Fractional quantum Hall models on lattices

In recent years, there has been much interest in finding fractional quantum Hall models in lattice systems, both because it may lead to new ways to realize fractional quantum Hall physics, and because the lattice gives rise to new effects and possibilities. The lattice model could, e.g., be a spin model as shown on the right or particles on a lattice as shown below.

It has been demonstrated numerically that it is possible to obtain fractional quantum Hall models in lattice systems by constructing a lattice Hamiltonian having many of the same features as the Hamiltonian in the corresponding continuum systems. We have proposed a different route to obtain fractional quantum Hall models in lattice systems, in which the approach instead is to consider analytical wavefunctions having practically the same form as in the continuum and then derive Hamiltonians for which these lattice states are ground states. This includes, e.g., models with Laughlin and Moore-Read ground states. The analytical form of the wavefunctions allows us to compute interesting properties, including topological properties, of the states for system sizes much larger than what can be reached with exact diagonalization. The exact Hamiltonians of the models contain interactions between spins that are far apart, but in a number of cases we have demonstrated that the Hamiltonian can be transformed into a short-range Hamiltonian without significantly altering the ground state. We have used this observation to propose a scheme to implement a related model in ultracold atoms in optical lattices.

Refs: PRL 108, 257206 (2012), Nat. Commun. 4, 2864 (2013), NJP 17, 082001 (2015), NJP 16, 033025 (2014).


Anyons are quasiparticles with peculiar properties that can appear in topologically ordered quantum many-body systems. They can, for instance, have a charge that is only a fraction of the charge of an electron, and when two anyons are exchanged, the many-body wavefunction is transformed in a more complicated way than just multiplication by a plus or a minus sign. Anyons are hence neither bosons nor fermions. 

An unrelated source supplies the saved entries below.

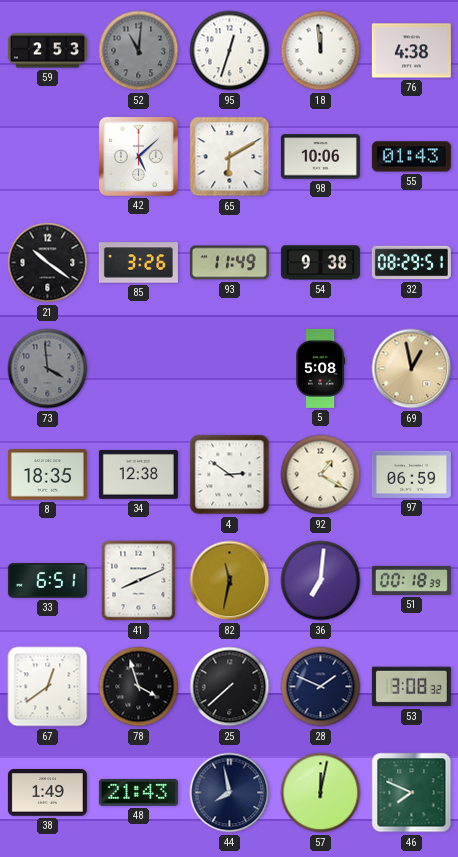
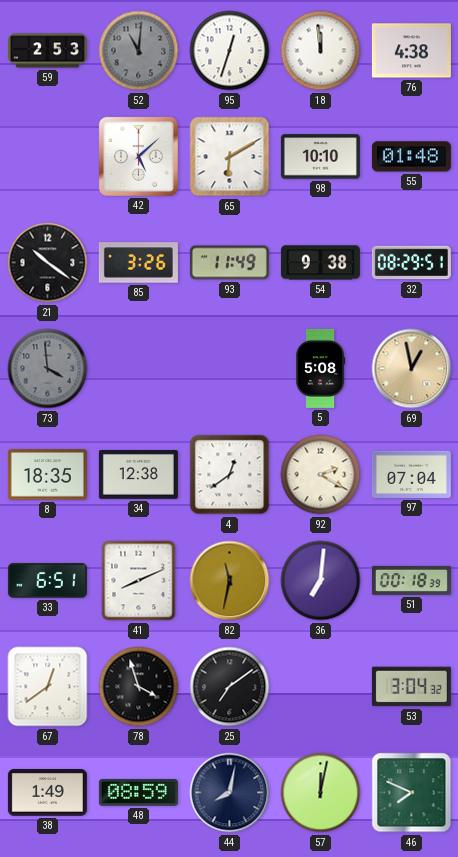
98: 10:06 -> 10:10
55: 01:43 -> 01:48
4: 2:51 -> 12:39
92: 1:20 -> 2:20
97: 06:59 -> 07:04
25: 7:38 -> 7:09
28: 1:49 -> none
53: 3:08 -> 3:04
48: 21:43 -> 08:59
44: 7:58 -> 8:02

We construct models with analytical ground states that can host anyons. By changing the interaction strengths in the Hamiltonian, it is possible to create different types of anyons at specified positions, move the anyons around in the system in a controlled way to do braiding operations, and finally fuse the anyons by bringing them together. The anyons can be studied in great detail using Monte Carlo simulations. We have, for instance, investigated the size and shape of different anyons, computed braiding properties, and studied the effective magnetic field that anyons experience in the systems. We have also found the interesting result that quasielectrons can be constructed in a much simpler way in lattice models than in the continuum. 

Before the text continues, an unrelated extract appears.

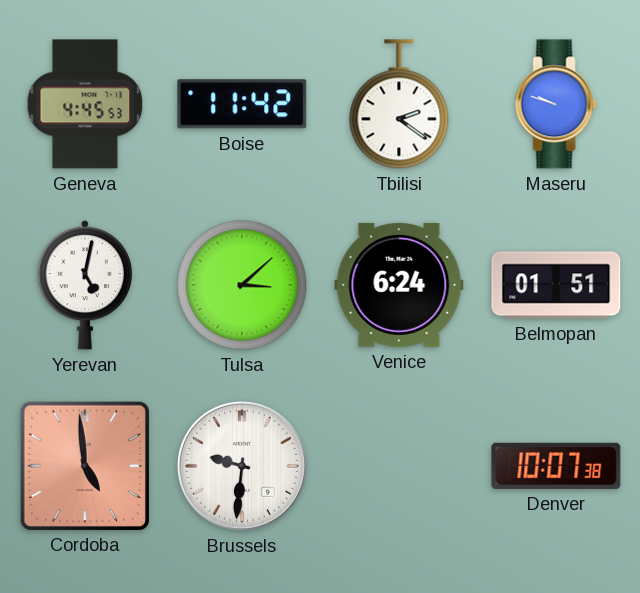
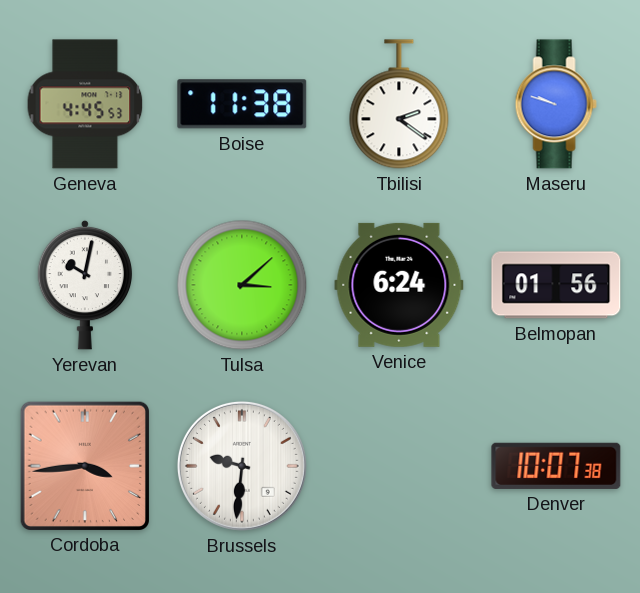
Boise: 11:42 -> 11:38
Yerevan: 5:02 -> 10:02
Belmopan: 01:51 -> 01:56
Cordoba: 4:59 -> 3:44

Refs: PRB 91, 041106(R) (2015), arXiv:1609.02389, arXiv:1711.00845.

Models of quantum many-body systems from conformal field theory

A typical approach to investigate a quantum system is to first write down the Hamiltonian and then compute the ground state and the properties of the ground state. Interacting quantum systems are, however, difficult to analyze because the resources needed to solve the Schrödinger equation numerically generally grow exponentially with system size, and models that can be solved analytically are therefore particularly helpful to gain insight.

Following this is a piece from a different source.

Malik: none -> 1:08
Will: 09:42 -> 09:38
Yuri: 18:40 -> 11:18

We may then ask how we can find Hamiltonians for which at least the ground state can be found analytically. A more effective approach to find exactly solvable models, however, is to start by writing down an interesting wavefunction and then find a Hamiltonian for which the wavefunction is the ground state.

We have demonstrated that conformal field theory can be used to obtain an interesting family of quantum many-body models (including those discussed above and different types of critical models in 1D) with analytical ground states and few-body Hamiltonians, and we have used Monte Carlo simulations to compute interesting properties of these models. We are also investigating how the physical states inherit properties from the underlying conformal field theory.

Refs: JSTAT 2011, P11014 (2011), Nucl. Phys. B 886, 328 (2014), PRB 96, 115139 (2017).

Interpolation between lattice and continuum models

Fractional quantum Hall models on lattices typically require the number of particles per lattice site to have some fixed value. Since, however, it is possible to have fractional quantum Hall states both in the continuum and in lattices, it is natural to ask, whether we can interpolate between the two cases. To change a lattice model towards the continuum, we should add lattice sites while keeping the number of particles fixed as shown in the figure. For models constructed from conformal field theory, we have found out how to modify the definition of the wavefunctions to add more lattice sites, and we have also proposed a construction that allows the Hamiltonian to be found at lower lattice filling factors. The construction allows us in a direct way to study the effects of the lattice, and it makes comparison to other models easier.

Refs: NJP 16, 033025 (2014), PRB 92, 125105 (2015), PRB 94, 245104 (2016).

Ultracold atoms in optical lattices

Ultracold atoms in optical lattices provide a versatile setup to investigate the physics of quantum many-body systems. We are interested in describing dynamics of trapped ultracold atoms and the possibility of implementing topological models in such systems.

Refs: arXiv:1711.05100PRA 90, 013606 (2014)Nat. Commun. 4, 2864 (2013).